Vigormortis said:
Agreed on many points, however, I think Avatar's plot actually emphasized the financial and engineering difficulties of colonizing and exploiting another world. The spacecraft they arrive in, the Venture Star, is so incredibly expensive and ponderous that only the insane value of the unobtainium is able to justify it. It's over 1.6 km in length, so I presume it would weight more than 500,000 metric tons, yet it has space for only 350 tons of payload. 350 tons of unobtainium, priced at $20 million per kilogram = estimated value $7 trillion.
That's a lot of money. Basically, it's the only plausible reason we'd want to go into space. Interstellar space, I mean. And even so, the Venture Star uses an antimatter engine, something like a pion drive that annihilates matter and antimatter at a 1:1 rate. Creating such quantities of antimatter would probably cost more than $7 trillion in real life, even in 2150 or whatever the year is in Avatar. Though, if they found a cheaper way, they probably make a small profit with every trip to Pandora and back.
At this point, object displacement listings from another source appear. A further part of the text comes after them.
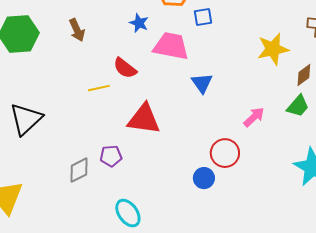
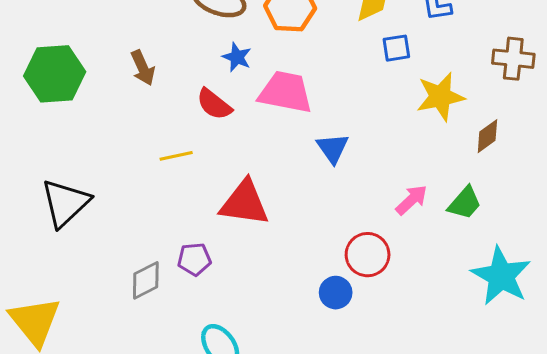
blue square: (203, 17) -> (396, 48), moved
red semicircle: (125, 68) -> (214, 104), moved
green trapezoid: (298, 106) -> (465, 203), moved

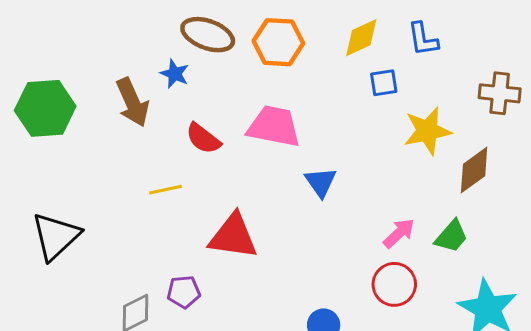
blue star: (237, 57) -> (175, 74), moved
brown arrow: (143, 68) -> (132, 102), size x1.4
brown diamond: (487, 136) -> (474, 170), size x1.4
red circle: (368, 255) -> (394, 284), moved

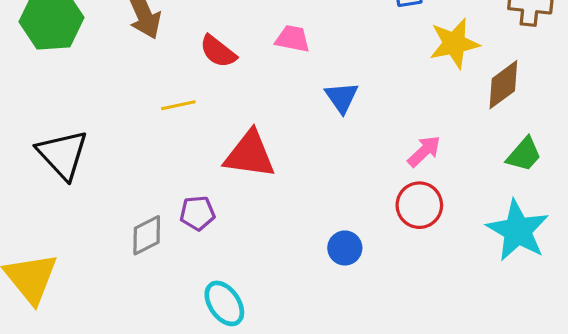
pink trapezoid: (274, 126) -> (293, 39), size x0.6
black triangle: (56, 236) -> (63, 154), turned -30
green trapezoid: (451, 236) -> (524, 154), moved

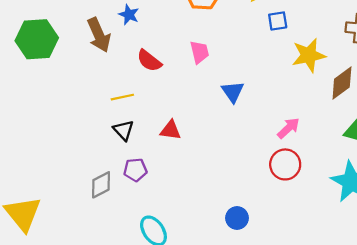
pink trapezoid: (293, 39) -> (200, 52), turned 65
black triangle: (63, 154) -> (124, 130), moved, size x0.6
red triangle: (250, 154) -> (171, 130), size x0.6
blue circle: (345, 248) -> (237, 218), moved

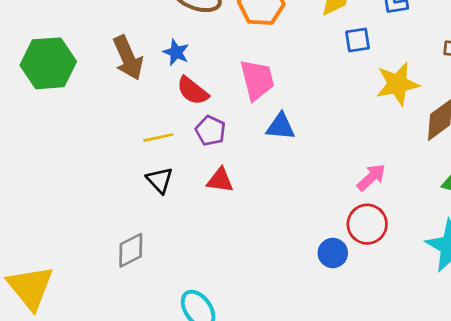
blue star: (129, 15) -> (176, 52), moved
pink trapezoid: (200, 52) -> (257, 80), size x1.4
blue triangle: (233, 92) -> (281, 127), moved, turned -50
purple pentagon: (135, 170) -> (210, 131), moved, turned 30
blue circle: (237, 218) -> (333, 253), moved

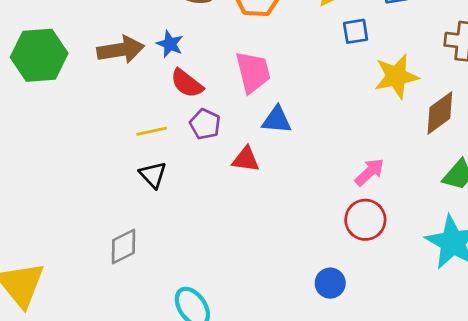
brown arrow: (128, 58) -> (121, 50), turned -75
red triangle: (220, 180) -> (246, 159), moved
blue circle: (333, 253) -> (330, 283), moved

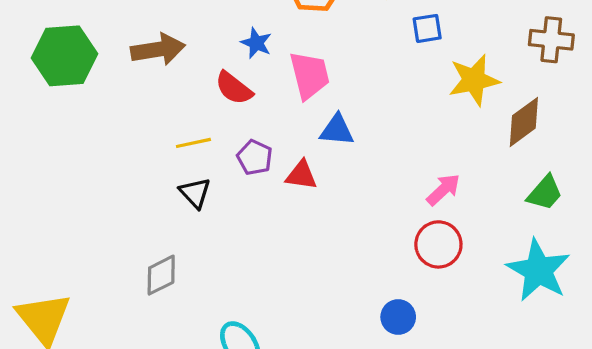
blue star: (170, 44) -> (256, 43), moved
purple pentagon: (205, 124) -> (255, 157), moved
Unless the aliens find something so valuable in our system (and I can't think of anything that we wouldn't get our hands on first) we're not worth the effort. Not even for scientific purposes. And aside from some made-up supercompound that would make our system important, they can get most resources in their home system (as can we - Europa is brimming with more water than Earth itself, Titan has entire seas of gasoline, the main-belt asteroids have all the metal you could ever wish for).